Building bridges and repairing mutual relations between the US and Cambodia need addressing human rights concerns and advancing democratic values. Regarding the deterioration of democratic values and breaches of human rights, Cambodia has recently come under attention and criticism. It is not important for Cambodia to repress those who work for NGOs and environmental activists, Cambodian government should support those people in order to gain good reputation in the world.
When it comes to bridging gaps and mending fences between nations, diplomacy’s importance cannot be overstated. The relationship between the US ambassador and the prime minister of Cambodia serves as a prime example of the value of diplomatic efforts in settling disputes, clearing up miscommunications, and fostering understanding.
A vital technique for fostering communication, encouraging cooperation, and identifying areas of agreement between countries with potentially divergent interests or viewpoints is diplomacy. It enables genuine dialogue, compromise, and negotiation—all of which are crucial for mending strained bonds.
The US and Cambodia must establish open lines of communication, look for chances for dialogue, and show a sincere interest in comprehending and addressing the issues and objectives of the host country if they truly want to build positive relations.
Diplomatic efforts shouldn’t be restricted to official negotiations and high-level gatherings.

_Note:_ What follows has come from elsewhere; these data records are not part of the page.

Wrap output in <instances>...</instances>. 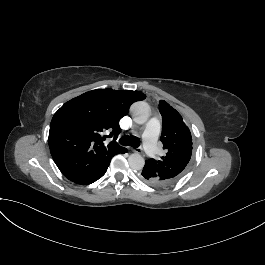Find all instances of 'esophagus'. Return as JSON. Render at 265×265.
I'll return each mask as SVG.
<instances>
[{
	"mask_svg": "<svg viewBox=\"0 0 265 265\" xmlns=\"http://www.w3.org/2000/svg\"><path fill=\"white\" fill-rule=\"evenodd\" d=\"M133 151L136 153H142L143 148H142V146H139V147L135 148Z\"/></svg>",
	"mask_w": 265,
	"mask_h": 265,
	"instance_id": "1",
	"label": "esophagus"
}]
</instances>
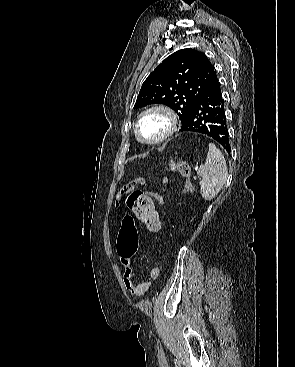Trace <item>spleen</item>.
<instances>
[{
    "mask_svg": "<svg viewBox=\"0 0 295 367\" xmlns=\"http://www.w3.org/2000/svg\"><path fill=\"white\" fill-rule=\"evenodd\" d=\"M197 174L202 178L200 190L202 197L209 201L216 197L225 185L228 168L222 152L213 143H209L206 162L200 165Z\"/></svg>",
    "mask_w": 295,
    "mask_h": 367,
    "instance_id": "obj_1",
    "label": "spleen"
}]
</instances>
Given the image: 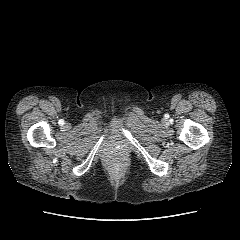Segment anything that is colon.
Instances as JSON below:
<instances>
[{
  "label": "colon",
  "mask_w": 240,
  "mask_h": 240,
  "mask_svg": "<svg viewBox=\"0 0 240 240\" xmlns=\"http://www.w3.org/2000/svg\"><path fill=\"white\" fill-rule=\"evenodd\" d=\"M110 165L113 168H120L125 165V160L123 157H116L115 159H113V161H111Z\"/></svg>",
  "instance_id": "obj_1"
}]
</instances>
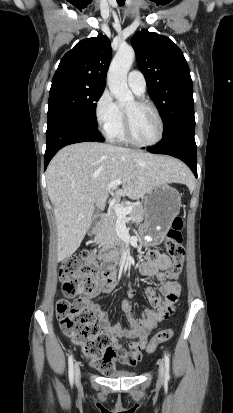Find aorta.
I'll return each mask as SVG.
<instances>
[{
	"mask_svg": "<svg viewBox=\"0 0 233 413\" xmlns=\"http://www.w3.org/2000/svg\"><path fill=\"white\" fill-rule=\"evenodd\" d=\"M134 58L135 51L132 47H121L114 56L108 70V87L120 106L134 102V96L127 85V74Z\"/></svg>",
	"mask_w": 233,
	"mask_h": 413,
	"instance_id": "obj_1",
	"label": "aorta"
}]
</instances>
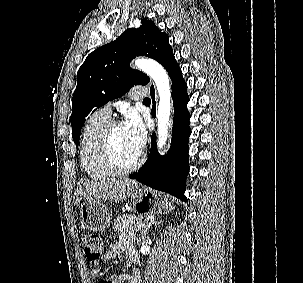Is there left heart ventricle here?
Returning a JSON list of instances; mask_svg holds the SVG:
<instances>
[{
  "label": "left heart ventricle",
  "instance_id": "b2bd125f",
  "mask_svg": "<svg viewBox=\"0 0 303 283\" xmlns=\"http://www.w3.org/2000/svg\"><path fill=\"white\" fill-rule=\"evenodd\" d=\"M112 149L115 160L120 166L131 165L140 153V151L132 145L122 126L115 128L113 131Z\"/></svg>",
  "mask_w": 303,
  "mask_h": 283
}]
</instances>
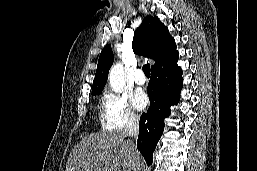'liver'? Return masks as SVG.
<instances>
[{
    "mask_svg": "<svg viewBox=\"0 0 257 171\" xmlns=\"http://www.w3.org/2000/svg\"><path fill=\"white\" fill-rule=\"evenodd\" d=\"M140 154L124 134H90L73 148L65 171H132Z\"/></svg>",
    "mask_w": 257,
    "mask_h": 171,
    "instance_id": "obj_1",
    "label": "liver"
}]
</instances>
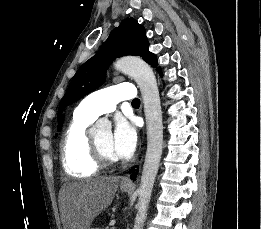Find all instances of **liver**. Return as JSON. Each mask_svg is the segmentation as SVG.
Returning a JSON list of instances; mask_svg holds the SVG:
<instances>
[{"instance_id": "liver-1", "label": "liver", "mask_w": 261, "mask_h": 229, "mask_svg": "<svg viewBox=\"0 0 261 229\" xmlns=\"http://www.w3.org/2000/svg\"><path fill=\"white\" fill-rule=\"evenodd\" d=\"M121 177H99L69 183L64 211L67 229H89L92 221L111 205Z\"/></svg>"}]
</instances>
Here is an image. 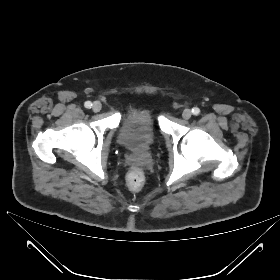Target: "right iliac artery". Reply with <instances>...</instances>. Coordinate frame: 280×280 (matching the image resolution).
<instances>
[{
	"instance_id": "82829eb1",
	"label": "right iliac artery",
	"mask_w": 280,
	"mask_h": 280,
	"mask_svg": "<svg viewBox=\"0 0 280 280\" xmlns=\"http://www.w3.org/2000/svg\"><path fill=\"white\" fill-rule=\"evenodd\" d=\"M84 105H85V107L88 108V109L92 107V103H91L90 101L85 102Z\"/></svg>"
}]
</instances>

Cultural gatherings, educational initiatives, and people-to-people contacts can all significantly contribute to international understanding and bridge building.
Diplomatic efforts ultimately depend on endurance, perseverance, and a dedication to finding common ground. It necessitates the capacity to maneuver through complex political environments, adjust to shifting conditions, and give priority to long-term objectives over immediate rewards. While rebuilding international ties is a difficult work, with the correct diplomatic strategy, it is possible to close gaps, promote cooperation, and open the door for a more peaceful and fruitful partnership.